THE PROBLEM
Among the lines below, how many carry the string "Credentials"? Reply with a number and nothing else.

Structured page parsing data

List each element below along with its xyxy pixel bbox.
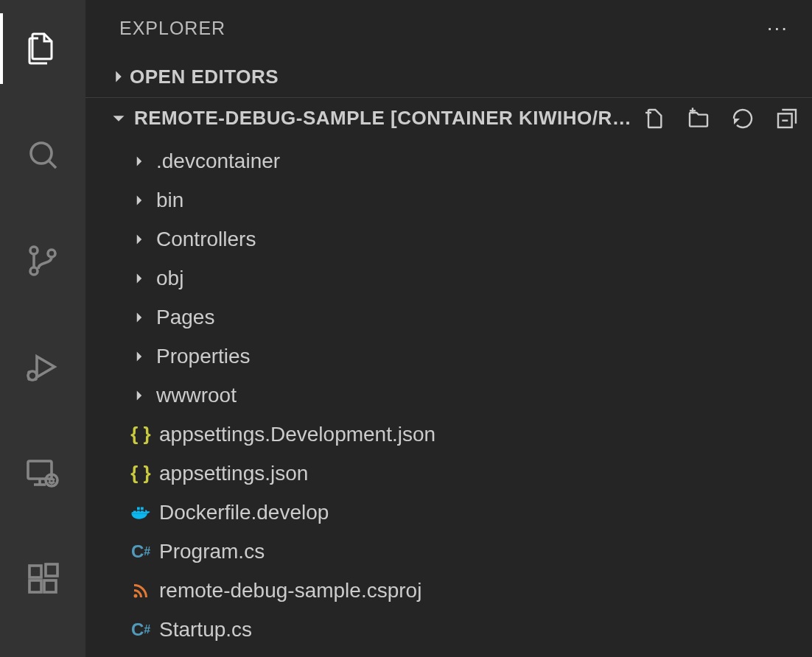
csharp-icon: C#	[130, 541, 152, 563]
folder-label: obj	[156, 267, 183, 290]
tree-file[interactable]: { } appsettings.json	[85, 454, 812, 493]
tree-folder[interactable]: Controllers	[85, 219, 812, 259]
svg-rect-29	[141, 507, 144, 510]
chevron-right-icon	[130, 347, 149, 366]
folder-label: Properties	[156, 345, 251, 368]
svg-line-1	[49, 161, 56, 168]
activity-extensions[interactable]	[0, 544, 85, 614]
folder-label: wwwroot	[156, 384, 237, 407]
svg-line-10	[35, 379, 37, 380]
open-editors-label: OPEN EDITORS	[130, 66, 279, 88]
search-icon	[25, 137, 60, 172]
debug-icon	[25, 349, 60, 384]
file-label: remote-debug-sample.csproj	[159, 579, 421, 602]
activity-source-control[interactable]	[0, 225, 85, 296]
chevron-right-icon	[130, 269, 149, 288]
csproj-icon	[130, 580, 152, 602]
remote-icon	[25, 455, 60, 491]
new-folder-icon[interactable]	[687, 107, 710, 130]
svg-rect-16	[29, 580, 41, 592]
refresh-icon[interactable]	[731, 107, 755, 130]
git-branch-icon	[25, 243, 60, 278]
svg-line-8	[35, 371, 37, 373]
sidebar-title: EXPLORER	[119, 18, 225, 39]
chevron-right-icon	[130, 191, 149, 210]
tree-folder[interactable]: Pages	[85, 298, 812, 337]
chevron-right-icon	[130, 386, 149, 405]
extensions-icon	[25, 561, 60, 597]
explorer-sidebar: EXPLORER ··· OPEN EDITORS REMOTE-DEBUG-S…	[85, 0, 812, 657]
svg-point-30	[134, 594, 138, 597]
activity-debug[interactable]	[0, 331, 85, 402]
tree-folder[interactable]: bin	[85, 180, 812, 219]
activity-explorer[interactable]	[0, 13, 85, 84]
chevron-right-icon	[130, 230, 149, 249]
svg-rect-18	[46, 564, 57, 576]
svg-point-2	[30, 247, 38, 254]
chevron-right-icon	[130, 308, 149, 327]
svg-point-0	[31, 143, 52, 164]
folder-label: bin	[156, 189, 183, 212]
svg-point-3	[30, 267, 38, 275]
json-icon: { }	[130, 463, 152, 485]
activity-search[interactable]	[0, 119, 85, 190]
file-label: Startup.cs	[159, 618, 252, 642]
tree-folder[interactable]: obj	[85, 259, 812, 298]
workspace-actions	[634, 107, 799, 130]
chevron-right-icon	[130, 152, 149, 171]
svg-line-7	[28, 371, 29, 373]
sidebar-header: EXPLORER ···	[85, 0, 812, 56]
chevron-down-icon	[108, 108, 130, 130]
tree-file[interactable]: remote-debug-sample.csproj	[85, 571, 812, 610]
svg-rect-15	[29, 566, 41, 577]
files-icon	[25, 31, 60, 66]
file-tree: .devcontainer bin Controllers obj Pages …	[85, 138, 812, 652]
activity-remote[interactable]	[0, 438, 85, 508]
tree-file[interactable]: Dockerfile.develop	[85, 493, 812, 532]
svg-marker-5	[37, 356, 55, 377]
tree-folder[interactable]: Properties	[85, 337, 812, 376]
tree-folder[interactable]: wwwroot	[85, 376, 812, 415]
file-label: appsettings.json	[159, 462, 308, 485]
tree-file[interactable]: C# Program.cs	[85, 532, 812, 571]
csharp-icon: C#	[130, 619, 152, 641]
more-actions-icon[interactable]: ···	[767, 16, 788, 40]
svg-line-9	[28, 379, 29, 380]
docker-icon	[130, 502, 152, 524]
json-icon: { }	[130, 424, 152, 446]
svg-rect-28	[137, 507, 140, 510]
workspace-header[interactable]: REMOTE-DEBUG-SAMPLE [CONTAINER KIWIHO/R…	[85, 97, 812, 138]
activity-bar	[0, 0, 85, 657]
collapse-all-icon[interactable]	[775, 107, 799, 130]
tree-file[interactable]: { } appsettings.Development.json	[85, 415, 812, 454]
folder-label: .devcontainer	[156, 150, 280, 173]
open-editors-header[interactable]: OPEN EDITORS	[85, 56, 812, 97]
folder-label: Pages	[156, 306, 214, 329]
file-label: Dockerfile.develop	[159, 501, 329, 524]
tree-file[interactable]: C# Startup.cs	[85, 610, 812, 649]
workspace-label: REMOTE-DEBUG-SAMPLE [CONTAINER KIWIHO/R…	[134, 107, 631, 130]
file-label: Program.cs	[159, 540, 265, 563]
svg-point-4	[48, 250, 55, 257]
folder-label: Controllers	[156, 228, 256, 251]
svg-rect-17	[44, 580, 56, 592]
chevron-right-icon	[108, 66, 130, 88]
file-label: appsettings.Development.json	[159, 423, 435, 446]
new-file-icon[interactable]	[643, 107, 666, 130]
tree-folder[interactable]: .devcontainer	[85, 141, 812, 180]
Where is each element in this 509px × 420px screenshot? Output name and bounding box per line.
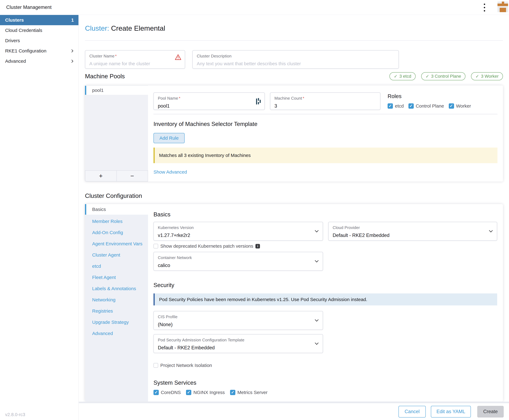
sidebar-item-clusters[interactable]: Clusters 1: [0, 15, 78, 25]
role-etcd: etcd: [388, 103, 404, 109]
project-network-isolation-row: Project Network Isolation: [153, 363, 497, 368]
sidebar: Clusters 1 Cloud Credentials Drivers RKE…: [0, 15, 79, 420]
sidebar-item-rke1-configuration[interactable]: RKE1 Configuration: [0, 46, 78, 56]
cluster-name-field[interactable]: Cluster Name* A unique name for the clus…: [85, 50, 185, 69]
chevron-down-icon: [315, 318, 318, 322]
sidebar-item-label: Drivers: [5, 38, 20, 43]
page-title-name: Create Elemental: [111, 24, 165, 32]
cluster-name-label: Cluster Name: [89, 54, 114, 58]
page-title-prefix: Cluster:: [85, 24, 109, 32]
cluster-description-placeholder: Any text you want that better describes …: [197, 61, 394, 66]
pool-divider: [153, 114, 497, 114]
tab-advanced[interactable]: Advanced: [85, 328, 148, 339]
edit-as-yaml-button[interactable]: Edit as YAML: [431, 406, 471, 418]
role-count-badges: ✓ 3 etcd ✓ 3 Control Plane ✓ 3 Worker: [389, 72, 503, 80]
chevron-right-icon: [70, 60, 73, 63]
create-button[interactable]: Create: [477, 406, 504, 418]
machine-count-field[interactable]: Machine Count* 3: [270, 92, 381, 110]
app-root: Cluster Management Clusters 1 Cloud Cred…: [0, 0, 509, 420]
cluster-description-field[interactable]: Cluster Description Any text you want th…: [192, 50, 399, 69]
cluster-name-row: Cluster Name* A unique name for the clus…: [85, 50, 399, 69]
kubernetes-version-select[interactable]: Kubernetes Version v1.27.7+rke2r2: [153, 222, 323, 241]
nginx-ingress-checkbox[interactable]: [186, 390, 191, 395]
tab-add-on-config[interactable]: Add-On Config: [85, 227, 148, 238]
service-nginx-ingress: NGINX Ingress: [186, 390, 225, 395]
cancel-button[interactable]: Cancel: [398, 406, 426, 418]
machine-pools-header: Machine Pools ✓ 3 etcd ✓ 3 Control Plane…: [85, 72, 503, 80]
add-pool-button[interactable]: +: [85, 170, 117, 181]
cluster-name-placeholder: A unique name for the cluster: [89, 61, 181, 66]
tab-basics[interactable]: Basics: [85, 204, 148, 215]
pool-name-field[interactable]: Pool Name* pool1: [153, 92, 265, 110]
avatar-art: [502, 1, 504, 4]
sidebar-item-advanced[interactable]: Advanced: [0, 56, 78, 66]
container-network-select[interactable]: Container Network calico: [153, 252, 323, 271]
show-deprecated-checkbox[interactable]: [153, 244, 158, 248]
tab-registries[interactable]: Registries: [85, 305, 148, 317]
control-plane-count-badge: ✓ 3 Control Plane: [421, 72, 465, 80]
control-plane-checkbox[interactable]: [408, 103, 414, 109]
pool-name-label: Pool Name: [158, 96, 178, 101]
clusters-count-badge: 1: [71, 18, 74, 23]
container-network-value: calico: [158, 262, 319, 268]
chevron-down-icon: [315, 229, 318, 232]
randomize-name-icon[interactable]: [256, 98, 261, 105]
cloud-provider-value: Default - RKE2 Embedded: [333, 232, 493, 238]
etcd-checkbox[interactable]: [388, 103, 393, 109]
tab-etcd[interactable]: etcd: [85, 261, 148, 272]
chevron-right-icon: [70, 49, 73, 52]
user-avatar[interactable]: [497, 1, 508, 12]
tab-agent-environment-vars[interactable]: Agent Environment Vars: [85, 238, 148, 249]
check-icon: ✓: [394, 74, 397, 79]
show-advanced-link[interactable]: Show Advanced: [153, 169, 187, 175]
cluster-configuration-heading: Cluster Configuration: [85, 192, 142, 199]
add-rule-button[interactable]: Add Rule: [153, 133, 185, 143]
basics-heading: Basics: [153, 211, 497, 218]
pool-tab-pool1[interactable]: pool1: [85, 86, 148, 95]
sidebar-item-cloud-credentials[interactable]: Cloud Credentials: [0, 25, 78, 36]
top-header: Cluster Management: [0, 0, 509, 15]
cluster-configuration-card: Basics Member Roles Add-On Config Agent …: [85, 204, 503, 401]
config-content: Basics Kubernetes Version v1.27.7+rke2r2…: [148, 204, 503, 395]
chevron-down-icon: [315, 341, 318, 345]
metrics-server-checkbox[interactable]: [230, 390, 235, 395]
warning-icon: [175, 54, 181, 60]
worker-checkbox[interactable]: [449, 103, 454, 109]
security-heading: Security: [153, 282, 497, 288]
tab-fleet-agent[interactable]: Fleet Agent: [85, 272, 148, 283]
check-icon: ✓: [426, 74, 429, 79]
role-worker: Worker: [449, 103, 471, 109]
system-services-heading: System Services: [153, 380, 497, 386]
sidebar-item-label: Cloud Credentials: [5, 28, 42, 33]
remove-pool-button[interactable]: −: [117, 170, 148, 181]
project-network-isolation-checkbox[interactable]: [153, 363, 158, 368]
tab-upgrade-strategy[interactable]: Upgrade Strategy: [85, 317, 148, 328]
chevron-down-icon: [315, 259, 318, 262]
inventory-selector-heading: Inventory of Machines Selector Template: [153, 121, 497, 127]
sidebar-item-label: Clusters: [5, 17, 24, 23]
psa-template-select[interactable]: Pod Security Admission Configuration Tem…: [153, 334, 323, 353]
tab-labels-annotations[interactable]: Labels & Annotations: [85, 283, 148, 294]
cloud-provider-select[interactable]: Cloud Provider Default - RKE2 Embedded: [328, 222, 497, 241]
sidebar-item-label: RKE1 Configuration: [5, 48, 46, 53]
pool-add-remove-row: + −: [85, 170, 148, 181]
version-label: v2.8.0-rc3: [5, 412, 25, 417]
config-tab-column: Basics Member Roles Add-On Config Agent …: [85, 204, 148, 401]
info-icon: i: [255, 244, 260, 248]
page-title: Cluster: Create Elemental: [85, 24, 165, 32]
pool-name-value: pool1: [158, 103, 260, 109]
service-metrics-server: Metrics Server: [230, 390, 267, 395]
tab-cluster-agent[interactable]: Cluster Agent: [85, 249, 148, 261]
tab-member-roles[interactable]: Member Roles: [85, 216, 148, 227]
pool-tab-label: pool1: [92, 88, 104, 93]
deprecated-versions-row: Show deprecated Kubernetes patch version…: [153, 243, 497, 249]
coredns-checkbox[interactable]: [153, 390, 159, 395]
cluster-description-label: Cluster Description: [197, 54, 232, 58]
tab-networking[interactable]: Networking: [85, 294, 148, 305]
sidebar-item-drivers[interactable]: Drivers: [0, 36, 78, 46]
role-control-plane: Control Plane: [408, 103, 444, 109]
kebab-menu-icon[interactable]: [481, 3, 487, 12]
cis-profile-select[interactable]: CIS Profile (None): [153, 311, 323, 330]
cis-profile-value: (None): [158, 322, 319, 327]
pool-tab-column: pool1 + −: [85, 85, 148, 181]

ANSWER SPACE
3